Starkstrom BVB: Wie Bayern reloaded
Einen Tag vor dem Meisterschaftsfinale auf Späher-Tour zu gehen, das macht einer nur, wenn es gewichtige Gründe gibt.
Und die hatte Sir Alex Ferguson.
Der Trainer von Manchester United beobachtete Dortmunds Super-Juwel Shinji Kagawa, als der nach Herzenslust bei der 5:2-Pokalgala gegen den FC Bayern trickste.
Zugleich sah Ferguson einen ernsthaften Champions-League-Kontrahenten für die kommende Saison.
Denn der Deutsche Meister hat sich enorm weiterentwickelt, nicht mit Hurra-Fußball, sondern äußerst kaltblütig bügelte der BVB den Ligarivalen ab.

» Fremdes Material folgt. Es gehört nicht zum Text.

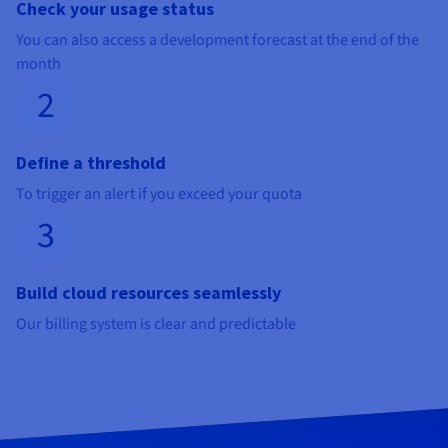
Check your usage status
You can also access a development forecast at the end of the
month
2
Define a threshold
To trigger an alert if you exceed your quota
3
Build cloud resources seamlessly
Our billing system is clear and predictable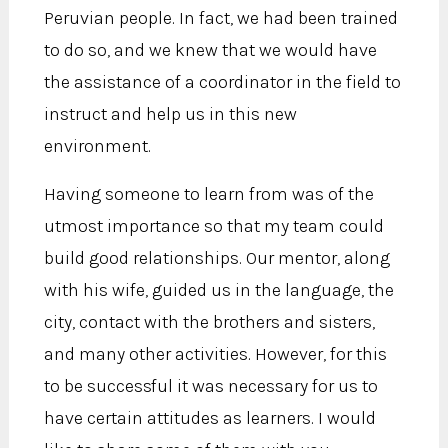
Peruvian people. In fact, we had been trained
to do so, and we knew that we would have
the assistance of a coordinator in the field to
instruct and help us in this new
environment.
Having someone to learn from was of the
utmost importance so that my team could
build good relationships. Our mentor, along
with his wife, guided us in the language, the
city, contact with the brothers and sisters,
and many other activities. However, for this
to be successful it was necessary for us to
have certain attitudes as learners. I would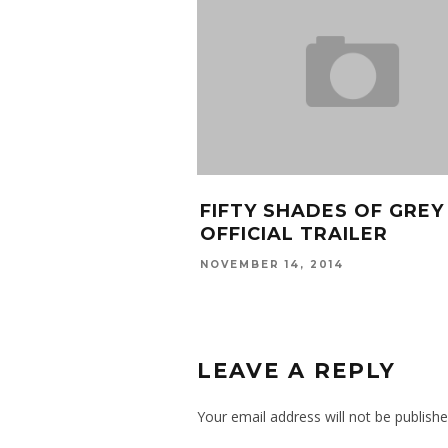
FIFTY SHADES OF GREY
OFFICIAL TRAILER
NOVEMBER 14, 2014
LEAVE A REPLY
Your email address will not be publishe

Und die besten Jahre liegen erst noch vor der jungen Truppe aus Westfalen.
Das erste Double der Vereinsgeschichte ist wohlverdienter Lohn für die exquisite Fußballwertarbeit von Trainer Jürgen Klopp.
Die Bayern rannten, die Dortmunder riefen wie der Igel im Fabel-Wettkampf mit dem Hasen "Bin schon da!" und legten die Münchner Defensivschwächen bloß, als ob es dafür eine Navigations-App gäbe.
Wenn es bislang der Bayern-Stil war, jeden Fehler aufzudecken und mit dem Wissen der eigenen Überlegenheit zu bestrafen, dann siegte Dortmund genauso.
Das Erstaunliche: Die Münchner Profis wandelten sich in beinah willenlose Opfer, machten völlig von der Rolle wie Luiz Gustavo heftige Fehler und ließen sich von ihrem Angstgegner vorführen.
Fünf Pleiten in Folge gegen ein Team - auch das ist ein Münchner Negativrekord.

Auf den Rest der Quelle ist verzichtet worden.